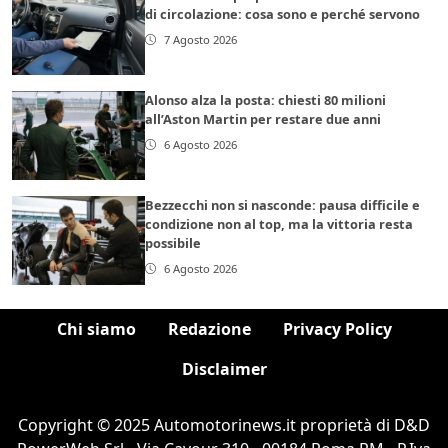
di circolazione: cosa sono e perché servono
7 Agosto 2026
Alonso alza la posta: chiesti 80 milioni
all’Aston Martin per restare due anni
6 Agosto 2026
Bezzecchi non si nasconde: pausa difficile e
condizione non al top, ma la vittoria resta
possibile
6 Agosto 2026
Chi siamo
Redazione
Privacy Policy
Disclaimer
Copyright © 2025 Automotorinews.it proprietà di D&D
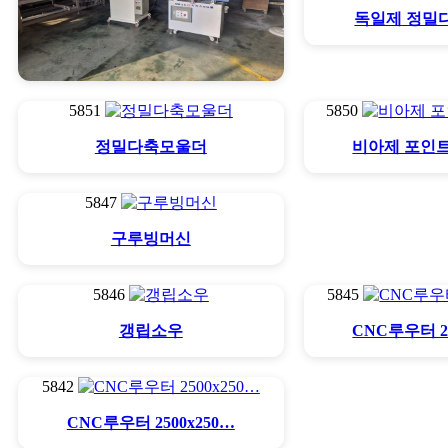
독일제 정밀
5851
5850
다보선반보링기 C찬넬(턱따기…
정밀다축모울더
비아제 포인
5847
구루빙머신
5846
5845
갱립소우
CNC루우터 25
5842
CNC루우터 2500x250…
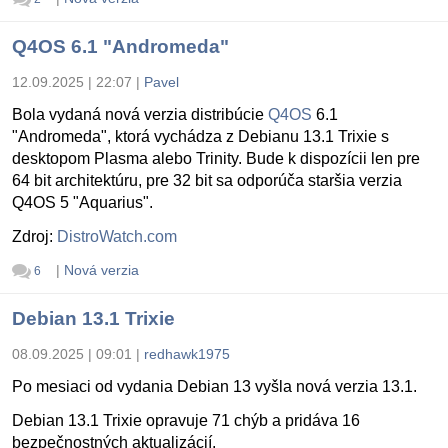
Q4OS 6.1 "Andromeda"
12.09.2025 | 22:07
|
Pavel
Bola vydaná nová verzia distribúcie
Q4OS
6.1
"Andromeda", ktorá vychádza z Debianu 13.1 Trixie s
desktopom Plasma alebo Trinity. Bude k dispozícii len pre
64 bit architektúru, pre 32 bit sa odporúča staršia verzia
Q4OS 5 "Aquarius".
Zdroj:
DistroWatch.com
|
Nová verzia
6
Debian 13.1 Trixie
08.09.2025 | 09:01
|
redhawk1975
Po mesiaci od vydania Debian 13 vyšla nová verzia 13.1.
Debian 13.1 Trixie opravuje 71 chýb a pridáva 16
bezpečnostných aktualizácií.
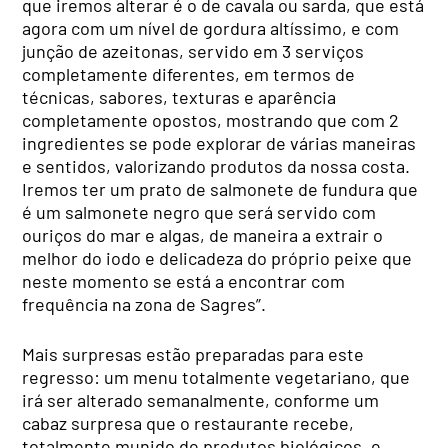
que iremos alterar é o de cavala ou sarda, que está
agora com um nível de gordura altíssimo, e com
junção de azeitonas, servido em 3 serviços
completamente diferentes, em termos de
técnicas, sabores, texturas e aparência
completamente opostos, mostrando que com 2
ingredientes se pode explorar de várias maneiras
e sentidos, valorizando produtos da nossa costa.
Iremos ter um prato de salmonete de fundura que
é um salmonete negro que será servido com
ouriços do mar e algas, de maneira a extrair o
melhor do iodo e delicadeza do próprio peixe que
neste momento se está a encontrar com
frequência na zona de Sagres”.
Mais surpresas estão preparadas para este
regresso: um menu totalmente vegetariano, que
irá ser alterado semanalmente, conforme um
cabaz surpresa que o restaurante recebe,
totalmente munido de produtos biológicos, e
◇ ◇ ◇ ◇ ◇
_The task_.
Identify each line of the material where the word "Andromeda" shows up, and copy it.

_Result of this exercise_.
Q4OS 6.1 "Andromeda"
"Andromeda", ktorá vychádza z Debianu 13.1 Trixie s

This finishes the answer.